Lo studio svolto sulla valutazione degli impatti ambientali, relativamente alla componente atmosfera, dovuti alle emissioni di diverse tipologie di inquinanti da un impianto di trattamento delle biomasse vergini per fini energetici dimostra il limitato impatto di questa tipologia di impianti laddove sia previsto il recupero termico. In termini di qualità dell’aria inoltre si sostituiscono molteplici emissioni puntiformi con scarsa capacità diffusionale (minime altezze degli scarichi), difficilmente controllabili, e localizzate proprio in prossimità delle abitazioni servite che sicuramente impattano localmente in termini di concentrazione di inquinanti.

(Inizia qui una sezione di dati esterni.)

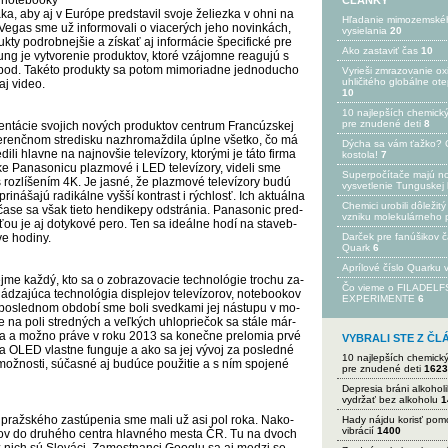
no­te­boo­ky
ČLÁNKY
a, aby aj v Euró­pe pred­sta­vil svo­je že­liez­ka v oh­ni na
Hľadanie mimozemské
e­gas sme už in­for­mo­va­li o via­ce­rých je­ho no­vin­kách,
vysielania
20
y pod­rob­nej­šie a zís­kať aj in­for­má­cie špe­ci­fic­ké pre
Ako zastaviť čas
10
ng je vy­tvo­re­nie pro­duk­tov, kto­ré vzá­jom­ne rea­gu­jú s
a pod. Ta­ké­to pro­duk­ty sa po­tom mi­mo­riad­ne jed­no­du­cho
Vyrieši zmrazovanie ox
uhličitého globálne ot
aj vi­deo.
10
10 najlepších chemick
pre znudené deti
8
zen­tá­cie svo­jich no­vých pro­duk­tov cen­trum Fran­cúz­skej
fe­ren­čnom stre­dis­ku naz­hro­maž­di­la úpl­ne všet­ko, čo má
Dýcha sa vám ťažko? 
li hlav­ne na naj­nov­šie te­le­ví­zo­ry, kto­rý­mi je tá­to fir­ma
kostola!
7
 Pa­na­so­ni­cu plaz­mo­vé i LED te­le­ví­zo­ry, vi­de­li sme
Superpočítače majú n
 roz­lí­še­ním 4K. Je jas­né, že plaz­mo­vé te­le­ví­zo­ry bu­dú
vysvetlenie Tunguskej 
ná­ša­jú ra­di­kál­ne vy­šší kon­trast i rých­losť. Ich ak­tuál­na
Chemici urobili dôležitý
ča­se sa však tie­to hen­di­ke­py od­strá­nia. Pa­na­so­nic pred­
vzniku molekulárneho 
as­ťou je aj do­ty­ko­vé pe­ro. Ten sa ideál­ne ho­dí na sta­veb­
ve ho­di­ny.
Darček pre fanúšikov 
Quark
6
Aprílové číslo Quarku
­me kaž­dý, kto sa o zob­ra­zo­va­cie tech­no­ló­gie tro­chu za­
Čo vieme o FILADEL
­jú­ca tech­no­ló­gia dis­ple­jov te­le­ví­zo­rov, no­te­boo­kov
EXPERIMENTE
6
 V pos­led­nom ob­do­bí sme bo­li sved­ka­mi jej nás­tu­pu v mo­
nie na po­li stred­ných a veľ­kých uh­lo­prie­čok sa stá­le már­
 a mož­no prá­ve v ro­ku 2013 sa ko­neč­ne pre­lo­mia pr­vé
VYBRALI STE Z Č
gia OLED vlas­tne fun­gu­je a ako sa jej vý­voj za pos­led­né
10 najlepších chemick
mož­nos­ti, sú­čas­né aj bu­dú­ce pou­ži­tie a s ním spo­je­né
pre znudené deti
1623
Depresia bráni alkohol
vydržať bez alkoholu
1
 praž­ské­ho za­stú­pe­nia sme ma­li už asi pol ro­ka. Na­ko­
Hady nájdu korisť po
vibrácií
1400
í­chov do dru­hé­ho cen­tra hlav­né­ho mes­ta ČR. Tu na dvoch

In sostanza il risultato che si ottiene dalla centralizzazione degli impianti termici in aree esterne a quelle del nucleo abitato è quella di alleggerire proprio la pressione esercitata sull’ambiente dalle emissioni dovute alle attuali centrali termiche, singole o condominiali, installate presso le utenze termiche della rete di teleriscaldamento.

Anche la fattibilità a suo tempo eseguita ha portato a stimare un tempo di ritorno di circa 6 anni a fronte di un investimento complessivo di circa 8.000.000,00€. (impianti e rete di teleriscaldamento), al netto di una quota di contributo regionale a fondo perduto. Tale tempo di ritorno è però sensibile a molti fattori fra i quali ovviamente il valore dei certificati verdi, aumentato in questi ultimi due anni, ed il costo della biomassa cippata che attualmente si attseta attorno ai 40 €/t e che anch’essa risulta crescente negli ultimi anni.

BIBLIOGRAFIA

[1] Fonte TRT trasporti e Territorio [2] Emissioni di centrali a ciclo combinato Daniele Fraternali - Olga Oliveti Selmi Novembre 2003 Richmacc Magazine).